Zur Jahrtausendwende hat sich eine kleine Gruppe meiner Freunde im gemeinützigen Ronneburger Kreis e.V. (der mittlerweile aufgelöst wurde) zusammen getan und die vielen Definitionen von Begriffen aus dem alltäglichen Leben wie aus Wirtschaft und Gesellschaft in den Büchern wie aus dem Wirken Rupert Lays gesammelt. Das entstandene kleine Werk haben wir das  „Wörterbuch zur Ethik des Rupert Lay“ genannt und im Ronneburgerkreis veröffentlicht (siehe Bild unten).

Das war eine schöne Sammlung von wichtigen Texten.
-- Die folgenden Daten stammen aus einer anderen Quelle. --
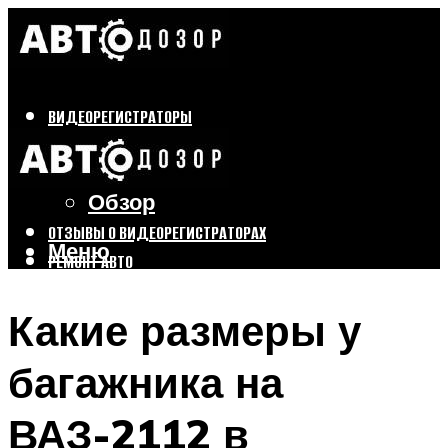
ВИДЕОРЕГИСТРАТОРЫ
Бренды
Выбор
Обзор
ОТЗЫВЫ О ВИДЕОРЕГИСТРАТОРАХ
Меню
РЕМОНТ АВТО
ТЮНИНГ АВТО
Какие размеры у
Меню
багажника на
ВАЗ-2112 в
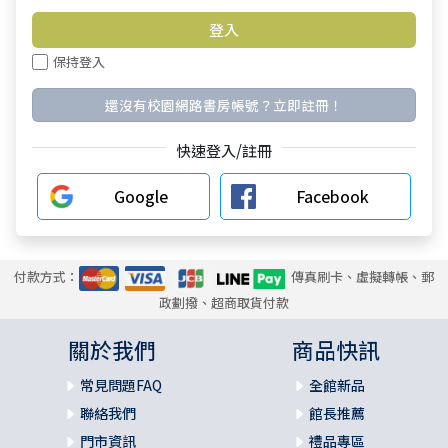
保持登入
還沒有校園網路書房帳號？立即註冊！
快速登入/註冊
Google
Facebook
付款方式：
傳真刷卡、虛擬轉帳、郵
政劃撥、超商取貨付款
關於我們
商品快訊
常見問題FAQ
全館新品
聯絡我們
館長推薦
門市資訊
禮品專區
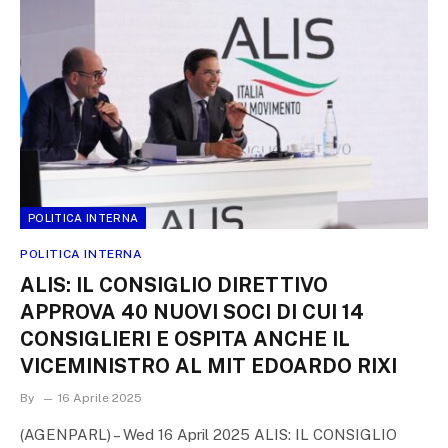
POLITICA INTERNA
POLITICA INTERNA
ALIS: IL CONSIGLIO DIRETTIVO
APPROVA 40 NUOVI SOCI DI CUI 14
CONSIGLIERI E OSPITA ANCHE IL
VICEMINISTRO AL MIT EDOARDO RIXI
By
16 Aprile 2025
(AGENPARL) – Wed 16 April 2025 ALIS: IL CONSIGLIO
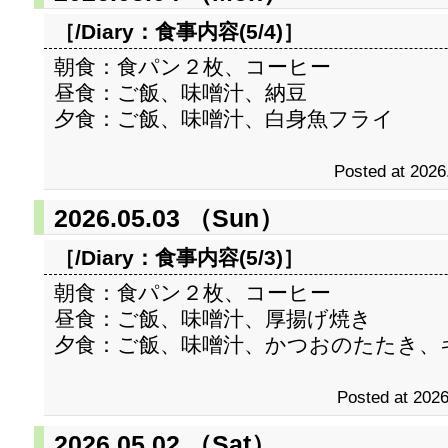
［/Diary：
食事内容(5/4)
］
朝食：食パン２枚、コーヒー
昼食：ご飯、味噌汁、納豆
夕食：ご飯、味噌汁、白身魚フライ
Posted at 2026
2026.05.03 （Sun）
［/Diary：
食事内容(5/3)
］
朝食：食パン２枚、コーヒー
昼食：ご飯、味噌汁、厚揚げ焼き
夕食：ご飯、味噌汁、かつおのたたき、
Posted at 2026
2026.05.02 （Sat）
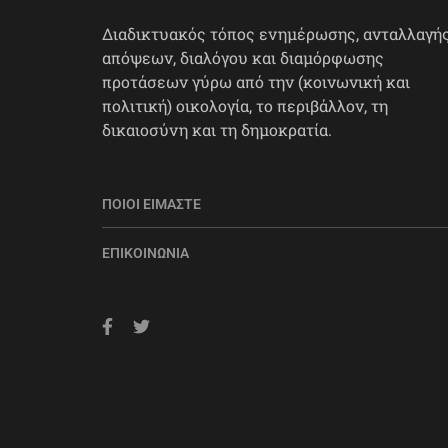
Διαδικτυακός τόπος ενημέρωσης, ανταλλαγή
απόψεων, διαλόγου και διαμόρφωσης
προτάσεων γύρω από την (κοινωνική και
πολιτική) οικολογία, το περιβάλλον, τη
δικαιοσύνη και τη δημοκρατία.
ΠΟΙΟΙ ΕΊΜΑΣΤΕ
ΕΠΙΚΟΙΝΩΝΊΑ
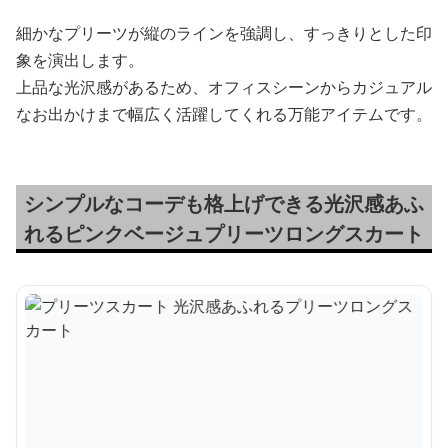
細かなプリーツが縦のラインを強調し、すっきりとした印
象を演出します。
上品な光沢感があるため、オフィスシーンからカジュアル
なお出かけまで幅広く活躍してくれる万能アイテムです。
シンプルなコーデも格上げできる光沢感あふ
れるピンクベージュプリーツロングスカート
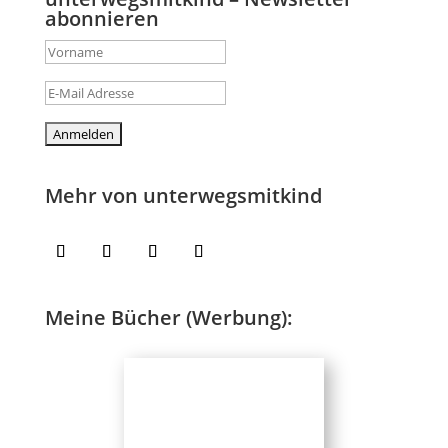
abonnieren
Mehr von unterwegsmitkind
Meine Bücher (Werbung):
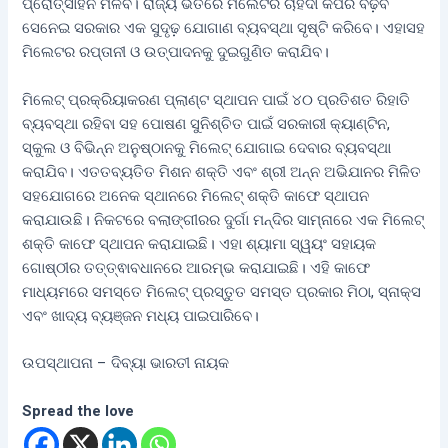
ପ୍ରୋତ୍ସାହନ ମିଳିବ। ରାଜ୍ୟ ଭିତରେ ମିଲେଟର ଚାହିଦା କିପରି ବଢ଼ିବ
ସେନେଇ ସରକାର ଏକ ସୁଦୃଢ଼ ଯୋଗାଣ ବ୍ୟବସ୍ଥା ସୃଷ୍ଟି କରିବେ। ଏହାସହ
ମିଲେଟର ରପ୍ତାନୀ ଓ ଉତ୍ପାଦନକୁ ଦୁଇଗୁଣିତ କରାଯିବ।
ମିଲେଟ୍ ପ୍ରକ୍ରିୟାକରଣ ପ୍ଲାଣ୍ଟ ସ୍ଥାପନ ପାଇଁ ୪୦ ପ୍ରତିଶତ ରିହାତି
ବ୍ୟବସ୍ଥା ରହିବା ସହ ପୋଷଣ ସୁନିଶ୍ଚିତ ପାଇଁ ସରକାରୀ କ୍ୟାଣ୍ଟିନ,
ସ୍କୁଲ ଓ ବିଭିନ୍ନ ଅନୁଷ୍ଠାନକୁ ମିଲେଟ୍ ଯୋଗାଇ ଦେବାର ବ୍ୟବସ୍ଥା
କରାଯିବ। ଏତତବ୍ୟତିତ ମିଶନ ଶକ୍ତି ଏବଂ ଶ୍ରୀ ଅନ୍ନ ଅଭିଯାନର ମିଳିତ
ସହଯୋଗରେ ଅନେକ ସ୍ଥାନରେ ମିଲେଟ୍ ଶକ୍ତି କାଫେ ସ୍ଥାପନ
କରାଯାଉଛି। ନିକଟରେ ବଲାଙ୍ଗୀରର ଦୁର୍ଗା ମନ୍ଦିର ସାମ୍ନାରେ ଏକ ମିଲେଟ୍
ଶକ୍ତି କାଫେ ସ୍ଥାପନ କରାଯାଇଛି। ଏହା ଶ୍ୟାମା ସ୍ୱୟଂ ସହାୟକ
ଗୋଷ୍ଠୀର ତତ୍ତ୍ଵାବଧାନରେ ଆରମ୍ଭ କରାଯାଇଛି। ଏହି କାଫେ
ମାଧ୍ୟମରେ ସମସ୍ତେ ମିଲେଟ୍ ପ୍ରସ୍ତୁତ ସମସ୍ତ ପ୍ରକାର ମିଠା, ସ୍ନାକ୍ସ
ଏବଂ ଖାଦ୍ୟ ବ୍ୟଞ୍ଜନ ମଧ୍ୟ ପାଇପାରିବେ।
ଉପସ୍ଥାପନା – ଦିବ୍ୟା ଭାରତୀ ନାୟକ
Spread the love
Es hat mir Spaß gemacht, es immer wieder aufzuschlagen und mich an dem einen oder anderen Artikel zu erfreuen oder sich mit diesem auseinander zu setzen.


In diesem Sommer feierte Rupert seinen 90. Geburtstag. Norbert Copray hatte die Idee, das Wirken von Rupert Lay aus diesem Anlaß mit einer besonderen Veröffentlichung zu würdigen. Es sollte ein großer Überblick der Gedanken Rupert Lays werden, in dem das freie Rumschmökern in anspruchsvollen Texten Spaß macht. Ein schweres Unterfangen, das mehr als gelungen ist.

Die Quelle für das Lesebuch (2002)

Als geeigneten Grundbaustein fand er unser „Wörterbuch“. Aber das „Wörterbuch“ hatte er nur in Papierform vorliegen. So machte es sich auf die Suche nach der digitalen Quelle. Und so fand er mich.

Die digitale Quelle war verschwunden. Aber in der digitalen Welt ist das ja kein großes Problem mehr. Mein Freund Wolfgang Groß übernahm die Aufgabe und stellte kurzer Hand ein hochwertiges digitales Exemplar vom Wörterbuch her. Und Norbert Copray und Erich Ruhl-Bady konnten loslegen.

Und sie haben etwas ganz Großartiges geschaffen. Aus dem Wörterbuch ist ein Lesebuch geworden, dass viel Klugheit, Klarheit und auch Frechheit enthält. Auf fast vierhundert Seiten finden wir ein Feuerwerk von Gedanken, mit denen sich auseinandersetzen lohnt und das richtig Spaß macht. Diese Gedanken findem wir thematisch schön geordnet. Zum Teil sind sie nur eine Zeile lang und selten länger als eine Seite. Richtig schön zum lesen.

So lohnt es sich immer, zwischendurchs ins Buch reinzuschauen. Aber Vorsicht: Man wird förmlich süchtig und bleibt dann schnell eine oder mehr Stunden hängen, und wundert sich dann um diese Jahreszeit, dass es so schnell dunkel geworden ist.

Großen Dank an Norbert Copray und seine Mitstreiter!

RMD

P.S.
Wer sich dieses Buch nicht besorgt versäumt etwas.